* markjr@easydns.com (Mark Jeftovic) [Mon 10 Jul 2006, 15:55 CEST]:
I think the openDNS approach is far different from the Verisign sitefinder debacle if only for the important reason that using openDNS is voluntary and using sitefinder wasn't.
Correct. OpenDNS is not abusing a monopoly position here.
Also, sitefinder created a wildcard DNS record where none existed before, breaking all kinds of applications in the process, openDNS doesn't do this.
Wrong. Asking their "big caching nameserver" for gibberish returns "IN A 208.67.219.40" instead of NXDOMAIN. Same breakage occurs, although they return NXDOMAIN instead of NOERROR when queried about MX or AAAA records, so ironically damage for IPv6-enabled applications is limited. They seem to be using Yahoo! as search engine there. 220 reject.opendns.com - OpenDNS Mail Rejection Service 1.2 (No mail accepted here) Remind you of anything - what was it called, chuck?

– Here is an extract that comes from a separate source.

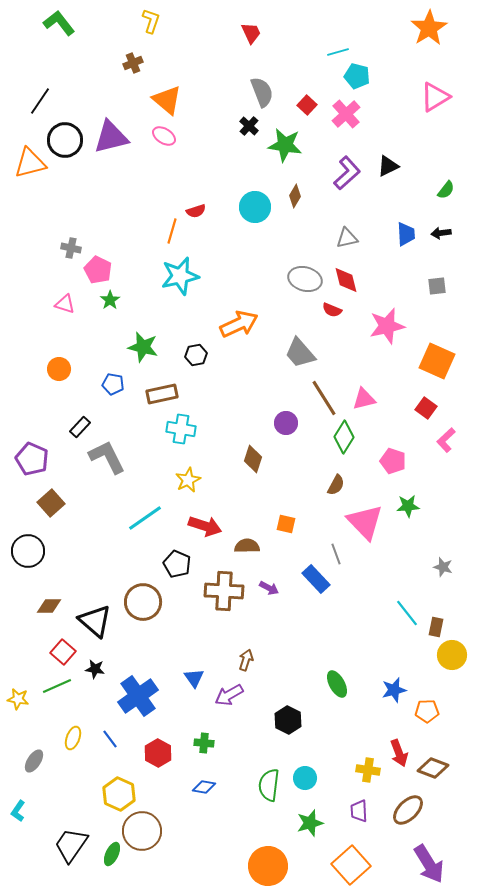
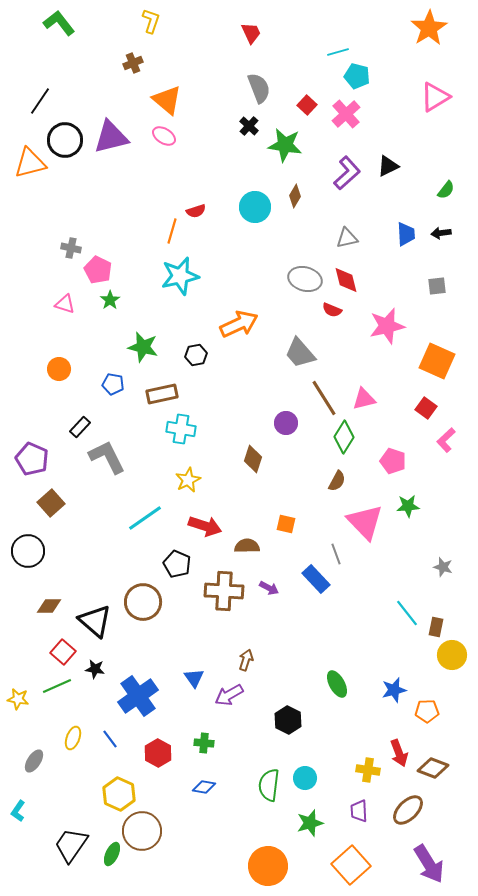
gray semicircle at (262, 92): moved 3 px left, 4 px up
brown semicircle at (336, 485): moved 1 px right, 4 px up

It's already broken.
So at the end of the day, people are FREE to decide what resolvers to use and whoever comes along to offer their idea of "value adds" can go right ahead without borking the internet.
Several people have eloquently expressed why creating different views of a global namespace is a bad idea before on this mailing list.
Personally I think openDNS is an idea whose time has come and that Dave Ulevitch and is crew are going to hit one out of the ballpark with this.
Have you switched your company over yet? Regards, -- Niels.